En fait, le professeur est comme le metal d'une échelle. Les élèves grimpent tout seul, ils trouvent leurs prises. Le prof ne fait pas l'apprentissage, il donne les moyens, l'enseignement est au service de l'apprentissage. L'enseignant donne aux apprenants les outils pour effectuer un bon apprentissage et, dans la mesure du possible, les apprenants s'approprient les contenus des domaines.
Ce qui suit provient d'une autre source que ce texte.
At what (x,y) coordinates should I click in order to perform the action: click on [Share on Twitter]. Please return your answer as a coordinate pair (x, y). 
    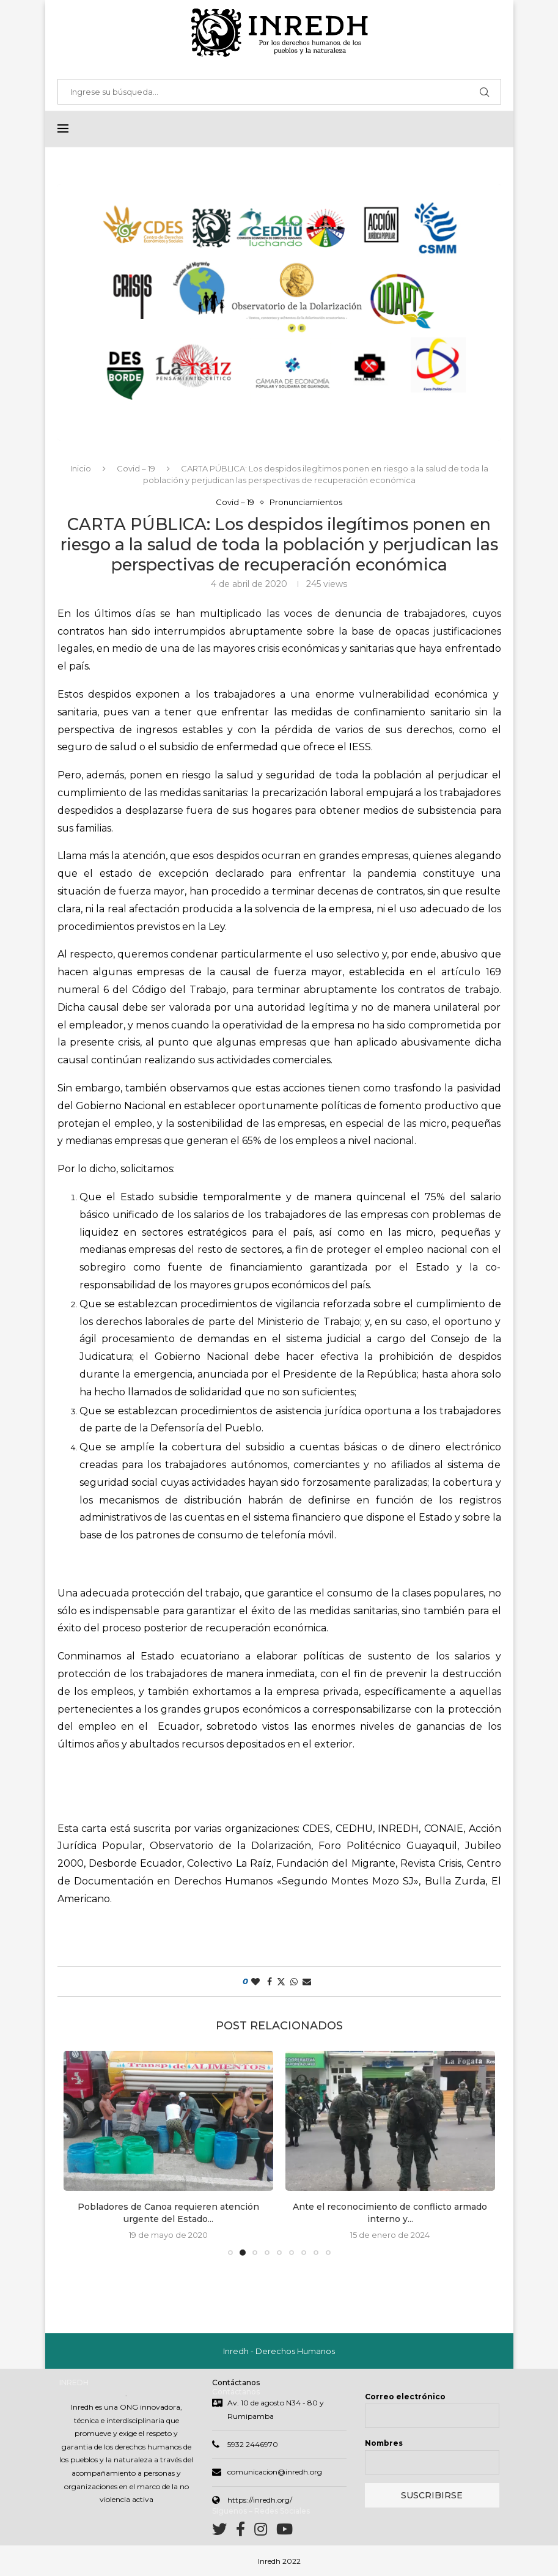     Looking at the image, I should click on (281, 1981).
C'est l'acquisition!
Sur l'échelle, chacun est à son rythme, on ne presse pas les derniers, on ne pousse pas les premiers, chacun avance selon sa volonté et selon sa rapidité.

Noter des ministres, c'est tuer la didactique, tuer la science de l'apprentissage sain, l'apprentissage humain!
Noter des ministres, ça décrédibilise les actions utiles, les ministres ne penseront, au travers des leurs actions, plus qu'à leur tête!
Noter des ministres, ça divise la France, les pro-notes, et les anti-notes.
Noter des ministres, ça me fait détester encore plus ce gouvernement pour qui j'ai voté.

La France a voulu la rupture... et bien c'est fait, nous vivons à présent dans une France bel et bien divisée! Et si seulement notre pays n'était divisé qu'en 2 parties...
J'attends 2012 avec impatience!

Mais en attendant, prenez le temps de regarder votre voisin, demandez vous pourquoi il pense différemment de vous. Ne restons pas bloqués sur nos petites idées bien réconfortantes, sur nos convictions de toujours, sur nos pulsions (parfois assimilables à des pulsions hitlériennes), intéressons nous à tous les horizons, cherchons un meilleur avenir pour notre pays, que ceux qui ont peur de ce qui se passe osent le dire, et que les autres, qui croient dur comme fer avoir raison, et bien qu'ils prennent le temps de se poser et de réfléchir comme d'autres personnes. J'ai envie d'appeler ça notre balance philosophique. Vieux comme le monde, il faut faire la part des choses, peser les avantages et les inconvénients.

Observons les autres points de vue, essayons de comprendre, pour que la démocratie reste aussi belle qu'à ses débuts! Le pouvoir au peuple, pour le peuple!